I think the only viable way to resolve this concern is by having a fully-reproducible build that results in the same output whether the **/test and **/unittest directories are present in the build environment or not.
Of course, as the xz attack showed, even if we are validating this property of the build in LLVM’s build/CI systems, an attacker could condition their attack to only ever trigger on a distro’s downstream package build. So, to be safe, all downstream users would need to independently validate that the test data doesn’t affect the build output in each of their own build environments. Which is an unfortunate burden, but I can’t really see an alternative.
I think if we can eliminate most of the remaining binary tests with yaml2obj/obj2yaml, then “vet” the few remaining ones (if their number is sufficiently small) and prevent addition of the new ones, it’d be good enough.
I’m not in favor of changing our policy yet without some accommodation for the general use case of writing tests for binary file format reading tools.
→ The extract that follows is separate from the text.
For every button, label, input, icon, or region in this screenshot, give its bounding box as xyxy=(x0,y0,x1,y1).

Surely we are going to do this again at some point in the lifetime of the project.
Even if we have a heavy handed policy, where we just exile such tests from the monorepo, or say that is our long term goal without any followup, that’s a real answer. It at least points the way to what we plan to do with the long tail of binary test inputs.
This seems like the best way to start to me. However, I think we need to first decide if we want to go in this direction at all. How motivated are people to remove binaries from the repository? It does seem like it would make writing test cases harder. Is that cost worth the security benefits from having a binary free repo?
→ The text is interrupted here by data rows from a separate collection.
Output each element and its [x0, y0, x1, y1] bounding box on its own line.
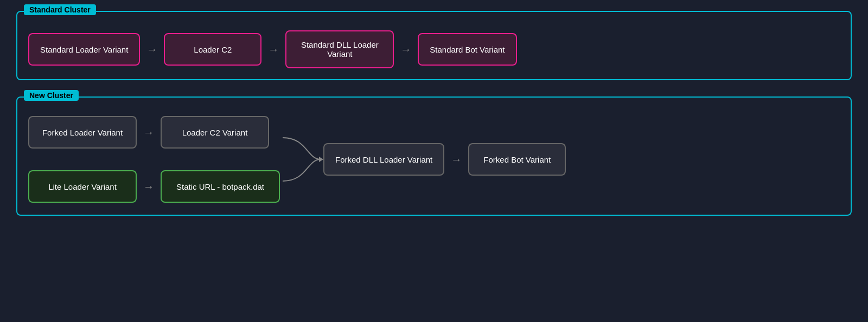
arrow-5: → — [137, 181, 161, 193]
standard-flow-row: Standard Loader Variant → Loader C2 → St… — [28, 30, 840, 68]
main-container: Standard Cluster Standard Loader Variant… — [0, 0, 868, 227]
node-forked-bot-variant: Forked Bot Variant — [468, 143, 566, 176]
arrow-3: → — [394, 43, 418, 56]
node-standard-dll-loader-variant: Standard DLL LoaderVariant — [285, 30, 394, 68]
new-cluster: New Cluster Forked Loader Variant → Load… — [16, 96, 852, 216]
standard-cluster: Standard Cluster Standard Loader Variant… — [16, 11, 852, 80]
node-forked-loader-variant: Forked Loader Variant — [28, 116, 137, 149]
arrow-4: → — [137, 126, 161, 139]
node-lite-loader-variant: Lite Loader Variant — [28, 170, 137, 203]
new-cluster-label: New Cluster — [24, 90, 79, 101]
arrow-2: → — [261, 43, 285, 56]
arrow-1: → — [140, 43, 164, 56]
node-standard-loader-variant: Standard Loader Variant — [28, 33, 140, 66]
node-standard-bot-variant: Standard Bot Variant — [418, 33, 516, 66]
node-forked-dll-loader-variant: Forked DLL Loader Variant — [323, 143, 444, 176]
merge-arrows-svg — [280, 116, 323, 203]
arrow-6: → — [444, 153, 468, 166]
svg-marker-0 — [319, 157, 323, 162]
standard-cluster-label: Standard Cluster — [24, 4, 96, 15]
node-loader-c2: Loader C2 — [164, 33, 261, 66]
node-static-url-botpack: Static URL - botpack.dat — [161, 170, 280, 203]
node-loader-c2-variant: Loader C2 Variant — [161, 116, 269, 149]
Convert the binaries to hex encoded ASCII. Executing that in malicious fashion won’t do anything, they’re fractionally less annoying to read in an editor, converting back to bin on the fly is trivial and cheap.
That’ll make the no binary files judgement thing pass, costs no test coverage, doesn’t block us adding more “binary” test inputs in the future. We get all the security benefits with zero ongoing cost and close to zero initial cost.
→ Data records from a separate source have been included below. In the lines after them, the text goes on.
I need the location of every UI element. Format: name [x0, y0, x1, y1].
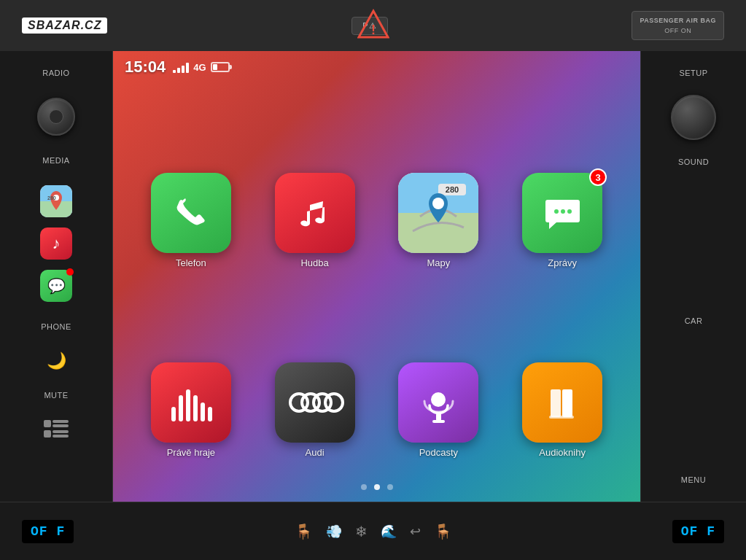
svg-point-18	[561, 209, 565, 214]
svg-text:!: !	[371, 23, 376, 37]
airflow-btn[interactable]: 🌊	[381, 524, 397, 540]
dot-2[interactable]	[374, 484, 380, 490]
svg-rect-24	[201, 402, 205, 421]
app-prave-hraje-label: Právě hraje	[167, 447, 215, 458]
carplay-screen: 15:04 4G	[113, 51, 640, 502]
sbazar-logo: SBAZAR.CZ	[22, 18, 107, 34]
app-zpravy[interactable]: 3 Zprávy	[506, 90, 618, 268]
dot-1[interactable]	[361, 484, 367, 490]
radio-button[interactable]: RADIO	[36, 66, 75, 80]
app-zpravy-label: Zprávy	[548, 257, 577, 268]
app-hudba[interactable]: Hudba	[259, 90, 371, 268]
dot-3[interactable]	[387, 484, 393, 490]
recirculate-btn[interactable]: ↩	[410, 524, 421, 540]
svg-rect-20	[171, 407, 176, 421]
svg-point-17	[554, 209, 559, 214]
app-podcasty-label: Podcasty	[419, 447, 458, 458]
status-time: 15:04	[125, 58, 166, 77]
svg-rect-21	[179, 395, 183, 421]
temp-right-display: OF F	[672, 520, 724, 543]
svg-rect-35	[549, 416, 574, 419]
svg-rect-10	[53, 430, 69, 433]
seat-heat-left-btn[interactable]: 🪑	[295, 523, 313, 540]
phone-button[interactable]: PHONE	[35, 319, 77, 334]
right-knob[interactable]	[671, 95, 716, 140]
seat-heat-right-btn[interactable]: 🪑	[434, 523, 452, 540]
svg-rect-9	[44, 430, 51, 438]
seat-vent-btn[interactable]: 💨	[326, 524, 342, 540]
sound-button[interactable]: SOUND	[672, 155, 715, 169]
app-mapy[interactable]: 280 Mapy	[383, 90, 495, 268]
maps-small-icon[interactable]: 280	[40, 185, 72, 217]
mute-button[interactable]: MUTE	[38, 388, 74, 402]
svg-rect-11	[53, 435, 69, 438]
setup-button[interactable]: SETUP	[673, 66, 713, 80]
menu-button[interactable]: MENU	[675, 472, 712, 487]
app-telefon-label: Telefon	[176, 257, 206, 268]
svg-rect-25	[208, 407, 212, 421]
app-hudba-label: Hudba	[300, 257, 328, 268]
app-audioknihy-label: Audioknihy	[539, 447, 586, 458]
app-podcasty[interactable]: Podcasty	[383, 280, 495, 458]
moon-icon[interactable]: 🌙	[47, 351, 66, 370]
svg-text:280: 280	[47, 195, 56, 201]
app-audioknihy[interactable]: Audioknihy	[506, 280, 618, 458]
zpravy-badge: 3	[589, 168, 607, 186]
warning-triangle-icon[interactable]: !	[357, 8, 389, 43]
svg-text:280: 280	[446, 185, 459, 194]
svg-rect-23	[193, 395, 198, 421]
left-knob[interactable]	[37, 98, 75, 136]
svg-rect-34	[562, 389, 572, 417]
svg-rect-33	[551, 389, 561, 417]
car-button[interactable]: CAR	[679, 314, 709, 328]
svg-rect-32	[432, 420, 445, 423]
app-prave-hraje[interactable]: Právě hraje	[135, 280, 247, 458]
svg-rect-7	[53, 420, 69, 423]
airbag-status: PASSENGER AIR BAG OFF ON	[632, 11, 724, 41]
status-bar: 15:04 4G	[113, 51, 640, 83]
network-type: 4G	[193, 62, 206, 73]
svg-rect-6	[44, 420, 51, 427]
app-audi-label: Audi	[306, 447, 325, 458]
music-small-icon[interactable]: ♪	[40, 228, 72, 260]
svg-rect-22	[186, 389, 190, 421]
temp-left-display: OF F	[22, 520, 74, 543]
app-mapy-label: Mapy	[427, 257, 450, 268]
signal-bars-icon	[173, 61, 189, 73]
svg-point-19	[567, 209, 572, 214]
app-audi[interactable]: Audi	[259, 280, 371, 458]
app-grid: Telefon Hudba	[120, 83, 633, 465]
grid-view-icon[interactable]	[44, 420, 69, 442]
page-dots	[361, 484, 393, 490]
svg-point-29	[325, 394, 343, 411]
battery-icon	[211, 62, 230, 72]
defrost-btn[interactable]: ❄	[355, 523, 368, 540]
messages-small-icon[interactable]: 💬	[40, 270, 72, 302]
climate-bar: OF F 🪑 💨 ❄ 🌊 ↩ 🪑 OF F	[0, 502, 746, 560]
svg-point-16	[432, 198, 444, 209]
svg-point-30	[431, 392, 446, 407]
media-button[interactable]: MEDIA	[36, 153, 75, 168]
app-telefon[interactable]: Telefon	[135, 90, 247, 268]
svg-rect-8	[53, 424, 69, 427]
I’ve been doing this with binary test files in a proprietary system for ages, though to make git diff somewhat useful as opposed to on security grounds. Works great.
I’m not sure this is feasible for all the binaries within the repository. There are checked in binaries that are on the order of high single digit MB. Converting to hex encoded ASCII makes these binaries even more expensive to store than they already are.
These binaries are limited to a couple cases though and some of them (like the checked in ML models) should probably be removed entirely.
I think that some of the conversions, especially converting object files that predate yaml2obj into *.yaml files would be good even outside of reducing test binaries. This not only helps make things more auditable as it gets rid of binaries, but it also makes the tests significantly more understandable (you can read the input instead of needing to decipher it in a hex editor). I think this would be the case for the vast majority of test cases that currently utilize raw binaries as inputs.
I think there are two big hurdles to actually getting this done though. One is that new tooling would need to be developed/existing tooling extended. If we want to have a yaml2obj equivalent for Bitcode for example, we will need tooling to actually produce bitcode files from a textual format. yaml2obj and friends would also probably need some work to support all the cases currently present in the repository. Then there’s the actual hurdle of rewriting the tests. There are at least some tests where the first hurdle isn’t a blocker, and they just haven’t been rewritten yet as no one has gotten around to it.
I can’t think of any super obvious downsides to cleaning these up within the repository, but it will probably require a concentrated effort by someone/a group that wants to see this through. I think patches removing binaries would for the most part be appreciated.
I’d rather double the size of the files than lose the test coverage. Changing from binary to the ASCII yaml that constructs elf is probably bigger on disk than the ASCII hex anyway.